The worst may be over, however, and most economic analysts here predict little immediate post-election financial fallout because the markets have already adjusted
for a Lula victory. On Friday, Brazil's currency crept up slightly against the dollar and bond prices rose.

But economic analysts warn that Lula, who is running for the fourth time and who would take office Jan. 1, could face fresh troubles during his first six months as
president if his policies spook fearful markets. Mindful of those possible pitfalls, he is already sending signals to Wall Street that he intends to take a cautious
approach to the economy.

In the past week, the Lula campaign has suggested that Sergio Werlang, an economist at the Getulio Vargas Foundation in Rio, is the candidate's choice to run the
central bank. Werlang has a reputation as a fiscally conservative free-market advocate, analysts say, and he has worked as an adviser to the current Central Bank
president, Arminio Fraga, who is widely admired by foreign investors.

"There is some major doubt in the investment community, but my personal view is that the change is for real," said Ricardo Amorim, head of Latin America Research
at IDEAglobal, a financial research firm.

But Lula has not changed his message about the Free Trade Area of the Americas (FTAA), a proposed free-trade zone extending from the Arctic Circle to Tierra
del Fuego that is the Bush administration's most important policy initiative in Latin America. From the start, Lula has opposed the agreement as it is currently
conceived -- along with U.S. military aid to Colombia and the embargo against Cuba -- but even constituencies traditionally supportive of Washington's economic
policy have endorsed his position.

"Lula's opposition to the FTAA has been largely rhetorical, and it is only going to become important when we sit down with the United States to really start
discussing what this agreement is going to be about," said Mario Mugnairne, the free-trade analyst at the 7,000-member Federation of State Industries of Sao Paulo.
"But we are aware that he is going to have to give the left a big say in his government, and we don't know how he is going to do that."
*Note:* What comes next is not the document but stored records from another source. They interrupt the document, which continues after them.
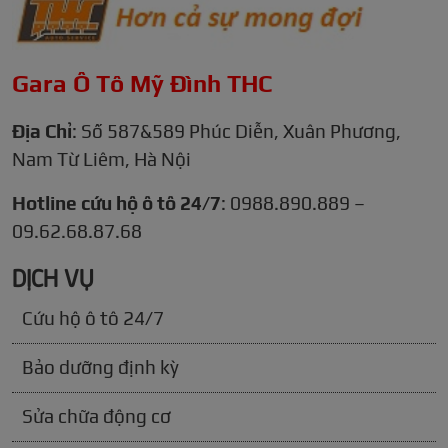
Gara Ô Tô Mỹ Đình THC
Địa Chỉ
: Số 587&589 Phúc Diễn, Xuân Phương,
Nam Từ Liêm, Hà Nội
Hotline cứu hộ ô tô 24/7
: 0988.890.889 –
09.62.68.87.68
DỊCH VỤ
Cứu hộ ô tô 24/7
Bảo dưỡng định kỳ
Sửa chữa động cơ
Lula's advisers say it will be done through social initiatives, not economic policy. New money for social spending will be hard to come by, and Lula's advisers say he
will be looking to fund new projects by rearranging the existing budget. His proposal to subsidize the costly health care and pension benefits for 400,000 young
people to help them enter the job market, for example, will be drawn from the existing unemployment insurance fund.

Here in this city of nearly 18 million people, Brazil's industrial heart where Lula got his start as a metalworker, union leader and activist opposed to the military
dictatorship that ran Brazil until 1985, unemployment climbed last month to an all-time high of 9.4 percent. Crime is rising, as it is across Brazil, and the pressure for
instant economic relief is intensifying.

Conceicao Sander, a 41-year-old housewife, did not vote for Lula in his three previous runs for the presidency, but she intends to this time. "Serra," she said,
strolling along Paulista Avenue toward Consolation, "will just do more of what Fernando Henrique has done and that's nothing."

"Lula is capable now," Sander said. "But it's going to take some time to change things."

Staff writer Paul Blustein in Washington contributed to this report.